To find the area between two curves, identifying the intersection points is a crucial step. Intersection points are where the curves meet, and they determine the boundaries for calculating the area. In our problem, we set the given equations equal: \[ x^2 - 2x = x - 2 \]. This is necessary because at these points, both functions have the same value of \(y\) for a particular \(x\). Solving for \(x\) gives the intersection points, which are critical for knowing the limits of integration for the area calculation. By rearranging and simplifying the equation to \(x^2 - 3x + 2 = 0\), we find that the curves intersect at \(x = 1\) and \(x = 2\). These values show us that the relevant section of the curves lies between these two points. Look out for these intersection points because without them, determining the limits for any integral that defines area would be a challenge.

Factoring a quadratic equation is an algebraic method used to solve equations in the form of \(ax^2 + bx + c = 0\). This process is key in our exercise as it allows us to find the \(x\) values where the curves intersect. Once we rearranged and simplified the intersection equation to \(x^2 - 3x + 2 = 0\), we factored it as \((x-1)(x-2) = 0\). Quadratic factoring turns the equation into a product of linear equations, which brings solutions when set to zero.

• First, identify factors of the constant term (here, 2) that add up to the coefficient of the linear term (here, -3).
• Next, rewrite the quadratic as a product of binomials, \((x-1)(x-2) = 0\).
• Finally, solve each binomial by setting them equal to zero, giving \(x = 1\) and \(x = 2\).

This method provides a simple technique to find roots of quadratic equations, allowing us to efficiently identify intersection points for further computations or analysis.

Integral calculus is used to calculate the area under curves. To find the area between two curves, we use the concept of integrating the difference between the functions over the interval defined by their intersection points.

• Firstly, check which function is on top between the intersection points by evaluating their values within the interval. In this exercise, between \(x = 1\) and \(x = 2\), the function \(y = x - 2\) lies above \(y = x^2 - 2x\).
• Set up the integral as the difference \((x-2) - (x^2 - 2x)\), representing the vertical distance between the two functions.
• This expression, once simplified to \(-x^2 + 3x - 2\), becomes the integrand.

The integration technique involves finding the anti-derivative of this expression over the interval \([1, 2]\). It calculates a definite measure - here, the area between the two curves. Understanding integral calculus is essential as it translates geometric concepts into solvable mathematical problems.

The concept of a definite integral enables us to calculate an exact area between curves over specific intervals.
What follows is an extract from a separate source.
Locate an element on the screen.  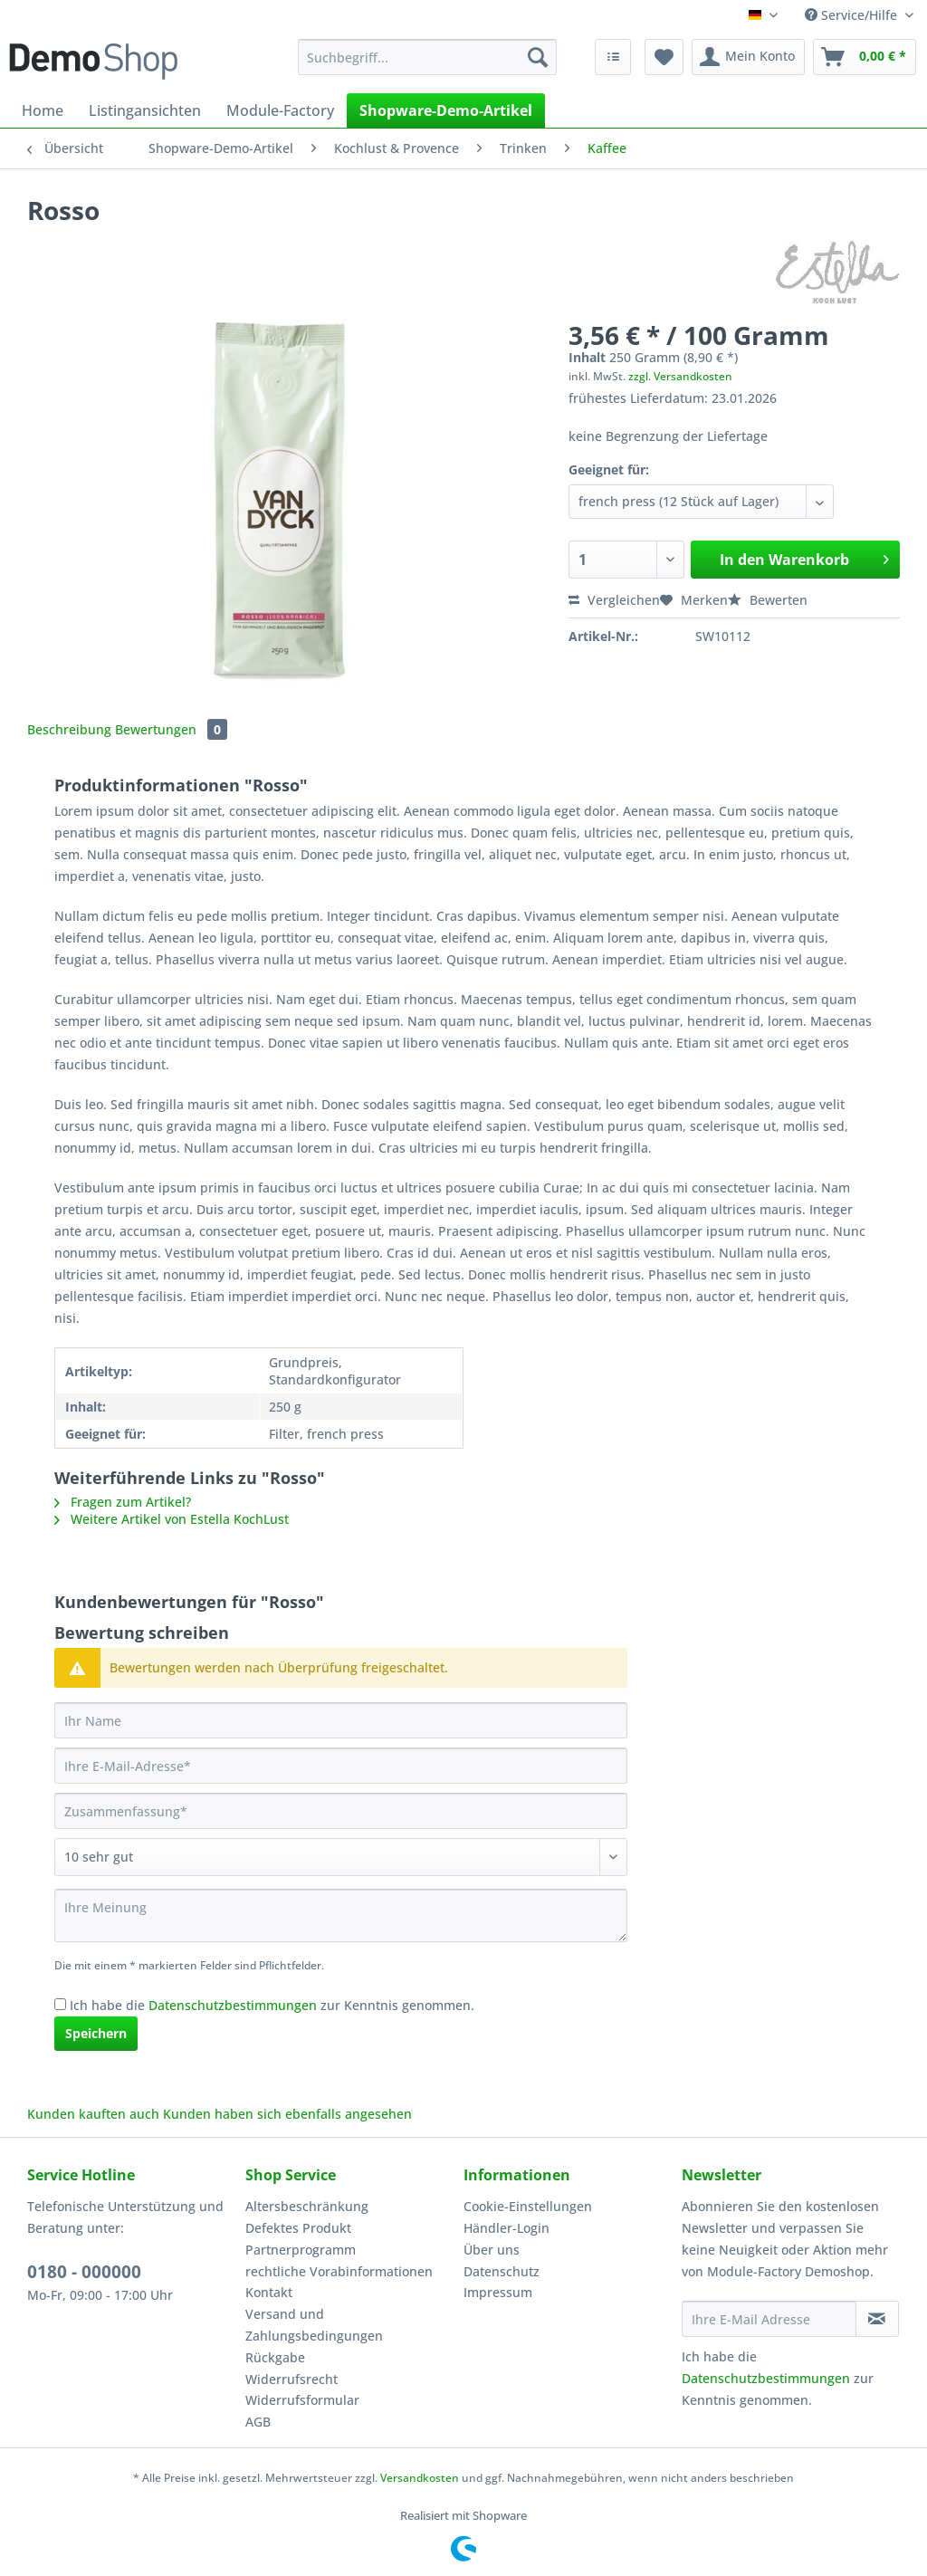
Widerrufsformular is located at coordinates (302, 2399).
A definite integral has limits, which in this case are the intersection points \(x = 1\) to \(x = 2\). The expression inside the integral, the integrand, is the simplified form of the difference between the two given functions.

• Set up the definite integral: \[ A = \int_{1}^{2} (-x^2 + 3x - 2) \, dx \]
• Perform the integration to find the anti-derivative of the polynomial expression.
• Evaluate this anti-derivative at the boundaries of the interval \(x = 1\) and \(x = 2\).
• Subtracting these values gives the exact area between the curves over this range.

In our problem, the calculation yielded an area of \(\frac{1}{6}\) square units. This showcases the power of definite integrals in providing precise quantities derived from continuous data, like curves on a graph.